Publié

Erreur médicaleLe «cadavre» ouvre les yeux avant l’opération

Des médecins de New York ont été condamnés pour avoir voulu prélever les organes d’une femme qu’ils croyaient décédée.

par
Laszlo Molnar
Keystone

L’hôpital St. Joseph de Syracuse, dans l’Etat de New York, a été condamné il y a quelques mois pour avoir presque prélevé des organes sur une femme… vivante.
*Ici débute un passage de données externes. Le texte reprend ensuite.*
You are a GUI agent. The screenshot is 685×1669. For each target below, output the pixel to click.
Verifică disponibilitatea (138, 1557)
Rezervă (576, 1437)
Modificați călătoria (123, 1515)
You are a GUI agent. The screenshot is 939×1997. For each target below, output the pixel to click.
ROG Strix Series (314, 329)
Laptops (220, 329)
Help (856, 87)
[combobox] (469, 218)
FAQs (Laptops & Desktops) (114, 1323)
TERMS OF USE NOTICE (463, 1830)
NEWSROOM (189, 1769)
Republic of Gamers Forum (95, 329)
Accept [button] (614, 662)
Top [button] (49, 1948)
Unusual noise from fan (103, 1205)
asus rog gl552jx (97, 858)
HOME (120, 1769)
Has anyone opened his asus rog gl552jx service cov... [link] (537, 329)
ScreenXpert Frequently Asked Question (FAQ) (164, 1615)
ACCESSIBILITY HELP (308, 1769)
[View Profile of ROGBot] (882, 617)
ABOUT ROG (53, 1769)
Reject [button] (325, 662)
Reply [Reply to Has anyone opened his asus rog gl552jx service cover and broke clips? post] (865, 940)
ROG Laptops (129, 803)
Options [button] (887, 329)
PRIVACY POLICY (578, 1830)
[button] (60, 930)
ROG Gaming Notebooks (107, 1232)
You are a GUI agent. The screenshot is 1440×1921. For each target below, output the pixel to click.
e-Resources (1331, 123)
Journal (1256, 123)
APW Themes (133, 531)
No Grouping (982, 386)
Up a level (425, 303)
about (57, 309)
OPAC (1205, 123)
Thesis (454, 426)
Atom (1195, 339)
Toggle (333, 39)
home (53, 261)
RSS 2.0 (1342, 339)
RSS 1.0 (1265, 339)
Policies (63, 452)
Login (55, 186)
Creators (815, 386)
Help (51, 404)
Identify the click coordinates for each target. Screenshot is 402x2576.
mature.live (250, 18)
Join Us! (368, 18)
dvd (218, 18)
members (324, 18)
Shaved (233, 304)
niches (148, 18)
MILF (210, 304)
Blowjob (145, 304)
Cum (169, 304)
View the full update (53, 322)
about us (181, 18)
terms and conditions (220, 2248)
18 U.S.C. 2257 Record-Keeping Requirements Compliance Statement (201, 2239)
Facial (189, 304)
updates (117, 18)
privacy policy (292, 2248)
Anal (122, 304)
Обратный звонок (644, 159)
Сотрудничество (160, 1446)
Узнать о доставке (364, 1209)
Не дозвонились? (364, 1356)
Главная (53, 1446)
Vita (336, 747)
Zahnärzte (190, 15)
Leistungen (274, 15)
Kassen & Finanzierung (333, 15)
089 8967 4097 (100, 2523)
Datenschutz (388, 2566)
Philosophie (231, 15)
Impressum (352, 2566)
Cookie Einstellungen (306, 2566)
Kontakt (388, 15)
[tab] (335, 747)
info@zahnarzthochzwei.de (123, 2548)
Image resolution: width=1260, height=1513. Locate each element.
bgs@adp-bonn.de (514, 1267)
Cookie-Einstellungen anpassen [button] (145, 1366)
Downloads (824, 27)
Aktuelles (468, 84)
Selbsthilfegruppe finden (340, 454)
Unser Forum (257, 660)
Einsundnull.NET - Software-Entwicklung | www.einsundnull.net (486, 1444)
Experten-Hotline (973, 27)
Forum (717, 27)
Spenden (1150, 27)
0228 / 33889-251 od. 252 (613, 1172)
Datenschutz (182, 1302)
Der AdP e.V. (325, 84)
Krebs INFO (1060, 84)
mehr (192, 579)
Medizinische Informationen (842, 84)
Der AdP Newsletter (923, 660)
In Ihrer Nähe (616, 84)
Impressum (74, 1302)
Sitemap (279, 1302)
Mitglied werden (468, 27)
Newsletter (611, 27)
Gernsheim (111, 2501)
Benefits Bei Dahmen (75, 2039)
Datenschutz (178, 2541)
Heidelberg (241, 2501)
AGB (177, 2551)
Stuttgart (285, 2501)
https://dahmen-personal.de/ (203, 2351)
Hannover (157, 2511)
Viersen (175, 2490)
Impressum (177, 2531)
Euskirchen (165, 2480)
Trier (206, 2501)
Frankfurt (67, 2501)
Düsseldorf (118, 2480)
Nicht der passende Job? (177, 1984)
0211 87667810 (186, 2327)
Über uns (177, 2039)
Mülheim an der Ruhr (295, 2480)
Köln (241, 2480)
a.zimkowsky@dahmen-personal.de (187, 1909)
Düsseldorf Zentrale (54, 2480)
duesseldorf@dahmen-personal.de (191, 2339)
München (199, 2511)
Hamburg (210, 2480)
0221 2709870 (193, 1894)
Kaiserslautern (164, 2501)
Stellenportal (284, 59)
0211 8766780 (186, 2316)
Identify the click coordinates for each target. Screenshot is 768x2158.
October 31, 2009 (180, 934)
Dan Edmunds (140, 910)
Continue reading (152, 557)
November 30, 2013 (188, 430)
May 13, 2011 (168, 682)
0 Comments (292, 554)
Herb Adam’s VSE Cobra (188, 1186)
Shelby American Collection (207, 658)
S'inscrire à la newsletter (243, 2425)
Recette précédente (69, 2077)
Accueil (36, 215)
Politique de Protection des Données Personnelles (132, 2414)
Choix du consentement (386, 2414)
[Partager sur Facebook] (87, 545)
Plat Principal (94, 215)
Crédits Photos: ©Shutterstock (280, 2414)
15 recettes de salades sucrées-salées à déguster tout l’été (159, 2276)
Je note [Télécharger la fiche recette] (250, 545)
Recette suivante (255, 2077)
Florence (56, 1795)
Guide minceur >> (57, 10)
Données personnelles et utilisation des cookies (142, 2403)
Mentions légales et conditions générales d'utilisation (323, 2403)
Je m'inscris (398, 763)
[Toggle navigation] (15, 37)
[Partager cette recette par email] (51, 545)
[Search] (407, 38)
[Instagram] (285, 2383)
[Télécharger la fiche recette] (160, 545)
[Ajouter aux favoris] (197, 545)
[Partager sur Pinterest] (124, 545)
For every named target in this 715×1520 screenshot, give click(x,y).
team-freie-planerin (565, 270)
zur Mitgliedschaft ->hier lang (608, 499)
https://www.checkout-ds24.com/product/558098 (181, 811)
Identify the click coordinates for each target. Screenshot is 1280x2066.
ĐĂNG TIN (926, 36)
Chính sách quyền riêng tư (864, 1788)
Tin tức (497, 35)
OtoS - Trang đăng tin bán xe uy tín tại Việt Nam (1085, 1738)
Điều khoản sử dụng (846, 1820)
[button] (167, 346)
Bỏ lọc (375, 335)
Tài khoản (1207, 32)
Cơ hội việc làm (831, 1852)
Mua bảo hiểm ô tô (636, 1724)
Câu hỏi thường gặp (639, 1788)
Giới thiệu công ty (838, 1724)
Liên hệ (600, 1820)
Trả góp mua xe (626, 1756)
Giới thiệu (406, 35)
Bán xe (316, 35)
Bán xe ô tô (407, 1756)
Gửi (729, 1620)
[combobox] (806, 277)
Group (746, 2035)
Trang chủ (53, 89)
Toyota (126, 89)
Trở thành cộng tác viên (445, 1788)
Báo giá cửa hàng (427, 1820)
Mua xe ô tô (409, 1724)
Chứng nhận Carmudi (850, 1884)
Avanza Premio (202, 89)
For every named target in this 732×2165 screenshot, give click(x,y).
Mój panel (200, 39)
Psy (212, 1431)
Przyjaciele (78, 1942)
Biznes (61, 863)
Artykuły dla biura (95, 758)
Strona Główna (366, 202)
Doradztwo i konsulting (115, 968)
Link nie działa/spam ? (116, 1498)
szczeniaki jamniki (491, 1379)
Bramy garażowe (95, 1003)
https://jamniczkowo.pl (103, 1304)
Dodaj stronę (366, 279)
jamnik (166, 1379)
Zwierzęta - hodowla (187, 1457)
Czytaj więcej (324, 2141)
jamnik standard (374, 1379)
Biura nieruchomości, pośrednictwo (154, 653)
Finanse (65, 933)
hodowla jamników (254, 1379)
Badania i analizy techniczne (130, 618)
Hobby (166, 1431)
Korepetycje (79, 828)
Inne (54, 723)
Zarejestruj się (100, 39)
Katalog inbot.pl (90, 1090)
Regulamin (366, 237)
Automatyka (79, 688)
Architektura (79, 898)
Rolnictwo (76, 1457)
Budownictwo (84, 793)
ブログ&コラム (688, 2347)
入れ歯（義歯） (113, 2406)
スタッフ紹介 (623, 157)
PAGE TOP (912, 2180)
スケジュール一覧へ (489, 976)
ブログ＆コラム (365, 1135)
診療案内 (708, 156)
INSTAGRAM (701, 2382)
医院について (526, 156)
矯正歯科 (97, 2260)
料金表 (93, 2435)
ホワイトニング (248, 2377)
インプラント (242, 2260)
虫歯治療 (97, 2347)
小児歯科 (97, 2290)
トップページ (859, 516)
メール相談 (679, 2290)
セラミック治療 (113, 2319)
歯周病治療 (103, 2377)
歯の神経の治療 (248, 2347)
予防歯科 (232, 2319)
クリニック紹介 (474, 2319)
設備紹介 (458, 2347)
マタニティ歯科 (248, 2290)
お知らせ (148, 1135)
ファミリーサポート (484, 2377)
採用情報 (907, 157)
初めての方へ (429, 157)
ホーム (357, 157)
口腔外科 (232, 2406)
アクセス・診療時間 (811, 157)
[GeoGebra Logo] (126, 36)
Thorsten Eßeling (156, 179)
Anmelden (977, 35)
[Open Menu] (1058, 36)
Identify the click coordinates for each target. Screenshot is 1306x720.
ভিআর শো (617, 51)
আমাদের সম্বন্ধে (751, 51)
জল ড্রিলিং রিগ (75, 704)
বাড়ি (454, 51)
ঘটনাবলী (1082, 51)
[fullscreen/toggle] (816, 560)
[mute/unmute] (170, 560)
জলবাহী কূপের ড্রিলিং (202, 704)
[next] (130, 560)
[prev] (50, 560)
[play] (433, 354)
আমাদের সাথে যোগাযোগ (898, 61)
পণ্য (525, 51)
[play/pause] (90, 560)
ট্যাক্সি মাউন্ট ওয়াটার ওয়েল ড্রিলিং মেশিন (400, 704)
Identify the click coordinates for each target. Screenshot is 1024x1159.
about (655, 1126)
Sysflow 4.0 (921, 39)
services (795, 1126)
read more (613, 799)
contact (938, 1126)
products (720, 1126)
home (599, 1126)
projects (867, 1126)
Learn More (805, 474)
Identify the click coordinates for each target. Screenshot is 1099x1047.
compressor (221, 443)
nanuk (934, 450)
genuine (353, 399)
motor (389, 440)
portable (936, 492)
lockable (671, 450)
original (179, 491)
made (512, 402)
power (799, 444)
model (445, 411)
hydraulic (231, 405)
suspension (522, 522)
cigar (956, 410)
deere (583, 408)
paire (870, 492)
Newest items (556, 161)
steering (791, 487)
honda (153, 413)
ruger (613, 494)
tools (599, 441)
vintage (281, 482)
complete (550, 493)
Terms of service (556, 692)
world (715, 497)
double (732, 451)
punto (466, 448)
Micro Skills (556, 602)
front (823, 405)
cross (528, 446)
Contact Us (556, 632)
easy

Colleen S. Burns reposait en 2009 déjà sur une table d’opération et les médecins étaient prêts à prélever son cœur, son foie ou toutes les autres parties du corps pouvant être réimplantées à des patients, quand celle qu’ils croyaient morte a ouvert les yeux, a révélé lundi sa famille.

On ignore si c’est la lame du scalpel qui a commencé à pénétrer dans sa peau qui a réveillé la femme de 41 ans, mais les médecins, ahuris selon la presse locale, ont réalisé avoir commis une série incroyable d’erreurs. En premier, ils avaient omis de faire les analyses sanguines qui auraient démontré que Colleen S. Burns se trouvait dans le coma en raison d’une overdose de médicaments, dont du Xanax, du Benadryl et un relaxant musculaire. Ils ont également oublié de scanner son cerveau. Cela aurait pourtant permis de voir qu’il fonctionnait normalement. Et comme si cela ne suffisait pas, ils n’ont pas non plus écouté les infirmières qui les ont averti que la patiente respirait normalement. Mais le pire a été d’avoir décidé de lui injecter de l’Ativan, après son admission. L’effet de ce sédatif l’a définitivement fait apparaître comme morte.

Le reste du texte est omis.